Abstract
Aim:
This study evaluated in vitro the remineralization capacity of commercial toothpastes with different fluoride (F) concentrations and their effectiveness when they are acidified.
Materials and Methods:
One hundred and twelve caries-free teeth were used to prepare enamel specimens, and the specimens were divided into 16 groups (n = 7). Baseline surface Vickers microhardness was measured for all the specimens and all the tested groups were subjected to the pH-cycling regime involved five demineralization challenges each day for 10 days, and surface Vickers microhardness was then measured. Once daily, specimens were exposed for 30 min after last demineralization challenge of the day to the slurry of each toothpaste containing 1450 ppm F, 1000 ppm F, 450 ppm F, and 0 ppm F. The slurry was in original pH or acidulated on 6.5, 6.0, or 5.5 pH. The difference among tested group was assessed by analysis of variance and Newman–Keuls test (P < 0.05).
Results:
The highest increase in microhardness was detected after treatment with toothpaste containing 1450 ppm fluoride (percentage of increase in microhardness was 6.20%), and the biggest loss was detected after treatment with toothpaste containing no fluoride (percentage of decrease was 6.82%), but there was no significant difference between tested groups.
Conclusions:
The highest increase in microhardness was detected after treatment with toothpaste containing more fluorides (1450 ppm F) regardless of the acidity.
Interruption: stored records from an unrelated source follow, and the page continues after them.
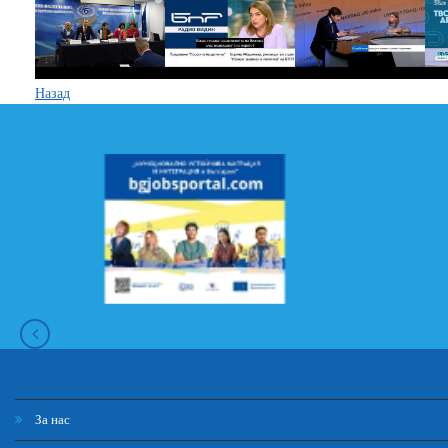
Назад
За нас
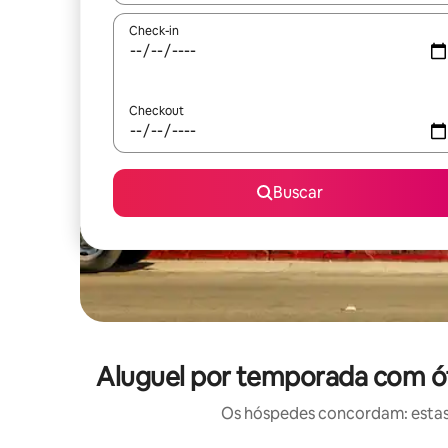
Check-in
Checkout
Buscar
Aluguel por temporada com óti
Os hóspedes concordam: estas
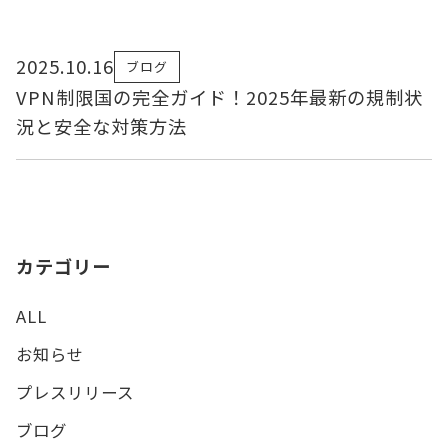
2025.10.16
ブログ
VPN制限国の完全ガイド！2025年最新の規制状
況と安全な対策方法
カテゴリー
ALL
お知らせ
プレスリリース
ブログ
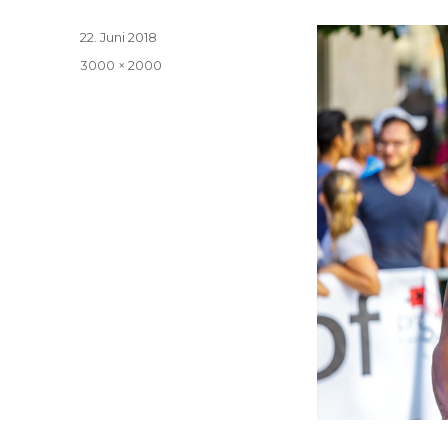
Veröffentlicht
22. Juni 2018
am
Volle
3000 × 2000
Größe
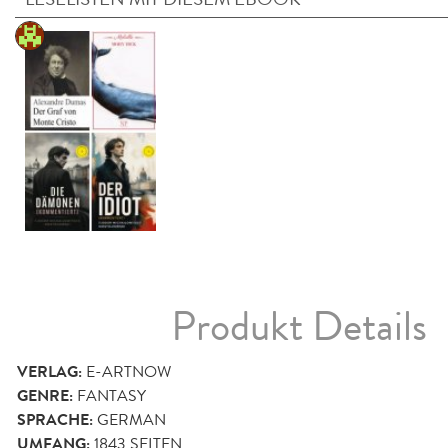
Produkt Details
VERLAG:
E-ARTNOW
GENRE:
FANTASY
SPRACHE:
GERMAN
UMFANG:
1843
SEITEN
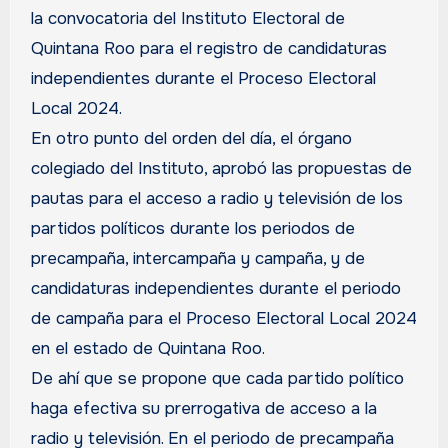
la convocatoria del Instituto Electoral de
Quintana Roo para el registro de candidaturas
independientes durante el Proceso Electoral
Local 2024.
En otro punto del orden del día, el órgano
colegiado del Instituto, aprobó las propuestas de
pautas para el acceso a radio y televisión de los
partidos políticos durante los periodos de
precampaña, intercampaña y campaña, y de
candidaturas independientes durante el periodo
de campaña para el Proceso Electoral Local 2024
en el estado de Quintana Roo.
De ahí que se propone que cada partido político
haga efectiva su prerrogativa de acceso a la
radio y televisión. En el periodo de precampaña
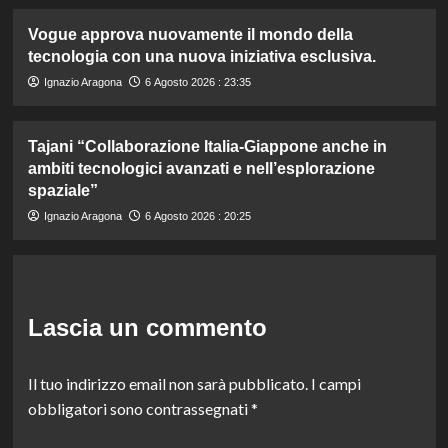
Vogue approva nuovamente il mondo della
tecnologia con una nuova iniziativa esclusiva.
Ignazio Aragona
6 Agosto 2026 : 23:35
Tajani “Collaborazione Italia-Giappone anche in
ambiti tecnologici avanzati e nell’esplorazione
spaziale”
Ignazio Aragona
6 Agosto 2026 : 20:25
Lascia un commento
Il tuo indirizzo email non sarà pubblicato.
I campi
obbligatori sono contrassegnati
*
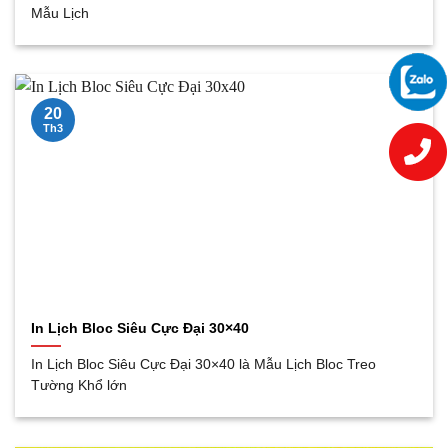
Mẫu Lịch
20
Th3
In Lịch Bloc Siêu Cực Đại 30×40
In Lịch Bloc Siêu Cực Đại 30×40 là Mẫu Lịch Bloc Treo
Tường Khổ lớn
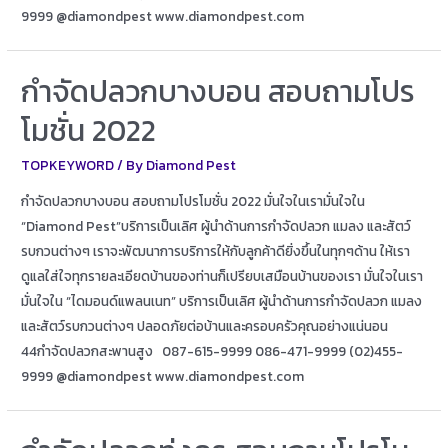
9999 @diamondpest www.diamondpest.com
กำจัดปลวกบางบอน สอบถามโปร
โมชั่น 2022
TOPKEYWORD
/ By
Diamond Pest
กำจัดปลวกบางบอน สอบถามโปรโมชั่น 2022 มั่นใจในเรามั่นใจใน
“Diamond Pest”บริการเป็นเลิศ ผู้นำด้านการกำจัดปลวก แมลง และสัตว์
รบกวนต่างๆ เราจะพัฒนาการบริการให้กับลูกค้าดียิ่งขึ้นในทุกๆด้าน ให้เรา
ดูแลใส่ใจทุกรายละเอียดบ้านของท่านก็เปรียบเสมือนบ้านของเรา มั่นใจในเรา
มั่นใจใน “ไดมอนด์แพลนเนท” บริการเป็นเลิศ ผู้นำด้านการกำจัดปลวก แมลง
และสัตว์รบกวนต่างๆ ปลอดภัยต่อบ้านและครอบครัวคุณอย่างแน่นอน
44กำจัดปลวกสะพานสูง 087-615-9999 086-471-9999 (02)455-
9999 @diamondpest www.diamondpest.com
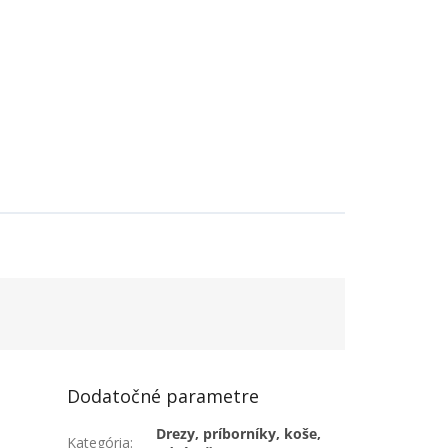
Dodatočné parametre
Drezy, príborníky, koše,
Kategória
:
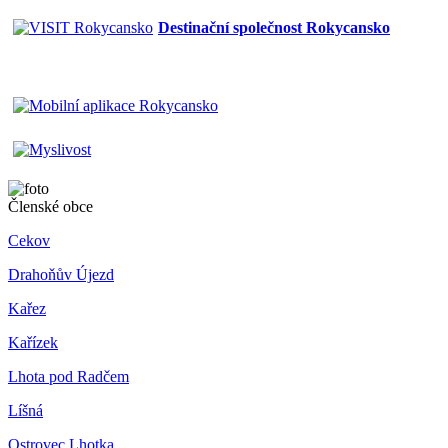
Destinační společnost Rokycansko
Členské obce
Cekov
Drahoňův Újezd
Kařez
Kařízek
Lhota pod Radčem
Líšná
Ostrovec Lhotka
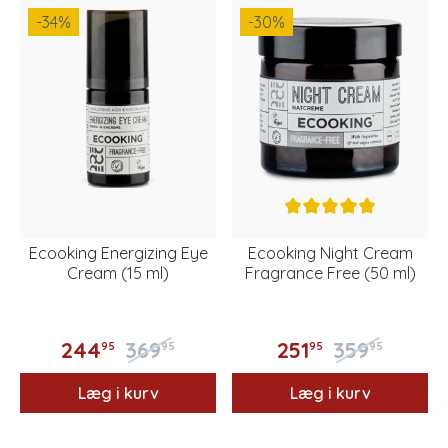
-34
%
-30
%
Ecooking Energizing Eye
Ecooking Night Cream
Cream (15 ml)
Fragrance Free (50 ml)
244
369
251
359
95
95
95
95
Læg i kurv
Læg i kurv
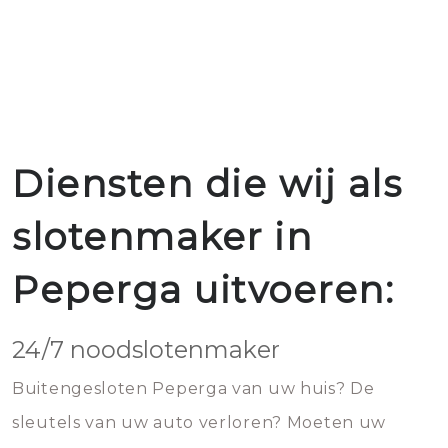
Diensten die wij als
slotenmaker in
Peperga uitvoeren:
24/7 noodslotenmaker
Buitengesloten Peperga van uw huis? De
sleutels van uw auto verloren? Moeten uw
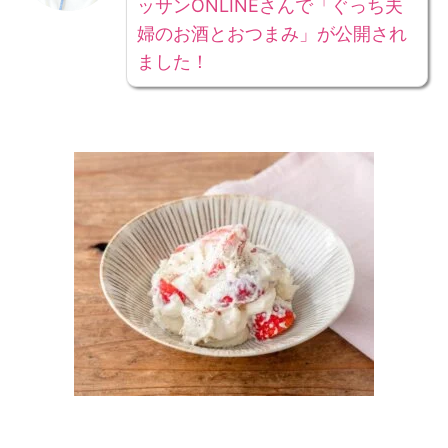
ッサンONLINEさんで「ぐっち夫
婦のお酒とおつまみ」が公開され
ました！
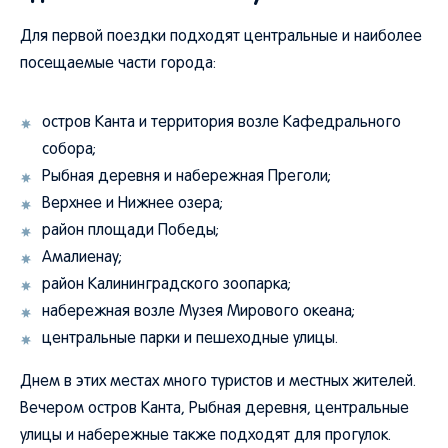
Для первой поездки подходят центральные и наиболее
посещаемые части города:
остров Канта и территория возле Кафедрального
собора;
Рыбная деревня и набережная Преголи;
Верхнее и Нижнее озера;
район площади Победы;
Амалиенау;
район Калининградского зоопарка;
набережная возле Музея Мирового океана;
центральные парки и пешеходные улицы.
Днем в этих местах много туристов и местных жителей.
Вечером остров Канта, Рыбная деревня, центральные
улицы и набережные также подходят для прогулок.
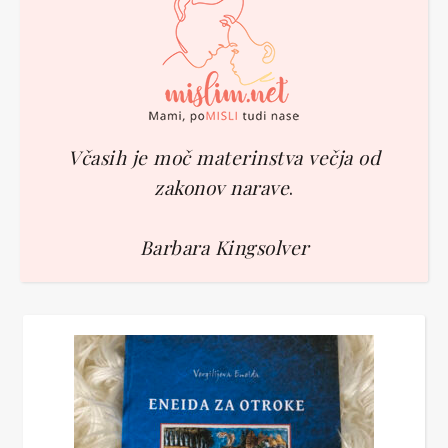
Včasih je moč materinstva večja od
zakonov narave
.
Barbara Kingsolver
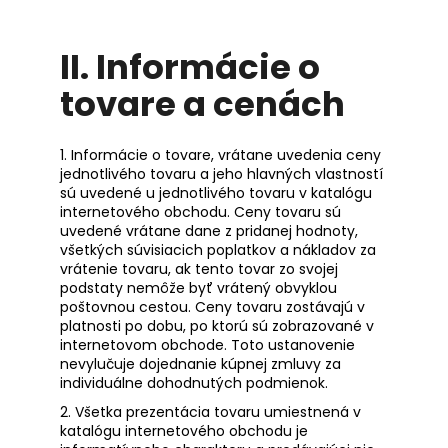
č
a
m
II.
Informácie o
e
tovare a cenách
1. Informácie o tovare, vrátane uvedenia ceny
jednotlivého tovaru a jeho hlavných vlastností
sú uvedené u jednotlivého tovaru v katalógu
internetového obchodu. Ceny tovaru sú
uvedené vrátane dane z pridanej hodnoty,
všetkých súvisiacich poplatkov a nákladov za
vrátenie tovaru, ak tento tovar zo svojej
podstaty nemôže byť vrátený obvyklou
poštovnou cestou. Ceny tovaru zostávajú v
platnosti po dobu, po ktorú sú zobrazované v
internetovom obchode. Toto ustanovenie
nevylučuje dojednanie kúpnej zmluvy za
individuálne dohodnutých podmienok.
2. Všetka prezentácia tovaru umiestnená v
katalógu internetového obchodu je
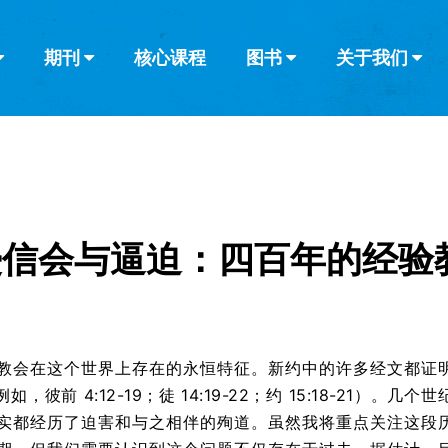
期刊
核心课程
图书
关于我们
查看全部
查看全部
葡萄牙语
俄语
乌兹别克语
达里语
波斯
韩语
土耳其语
阿拉伯语
阿尔巴尼亚语
栏目
其他的模式
什么是健康教
教会带领
书评
解经式讲道与
访谈
浸信会与逼迫：四百年的经验
教会在这个世界上存在的永恒特征。新约中的许多经文都证
，彼前 4:12-19；徒 14:19-22；约 15:18-21）。几个世
实都经历了迫害和与之相伴的殉道。虽然我将重点关注这段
Keywords: Enamel demineralization, fluoride, pH cycling, prevention
Introduction
Toothpastes have been used since ancient times,[1] yet the fluorides, as the most active ingredients, have been added for the first time in 1914 in the United Kingdom. Toothpastes with fluoride did not enter into massive usage until 1956 in America. Today, the fluoride toothpastes make up >95% of all toothpaste sales in America and Europe.
During topical fluoridation, a calcium fluoride (CaF2)-like material is formed on the tooth enamel. It acts as an F reservoir and is a source of free ions during cariogenic challenges. Thus, it makes CaF2 the most effective compound in inhibiting enamel demineralization.[2]
The widespread use of fluoride has led to reducing the incidence of dental caries but has also increased the rate of dental fluorosis. The risk of fluorosis is especially high in preschool children because they tend to swallow the toothpaste during daily tooth brushing.[3,4] Pessan et al. showed that the main source of fluoride intake in preschool children was the dentifrices.[5] In many countries including Croatia, it is recommended that children should use toothpastes containing <600 ppm.[3] Santos et al. in their systematic review have proved that those low-fluoride toothpastes do not have the same anticariogenic effect as those containing higher F concentrations. They showed that children who brushed with low-fluoride toothpaste had an increased risk of caries.[6]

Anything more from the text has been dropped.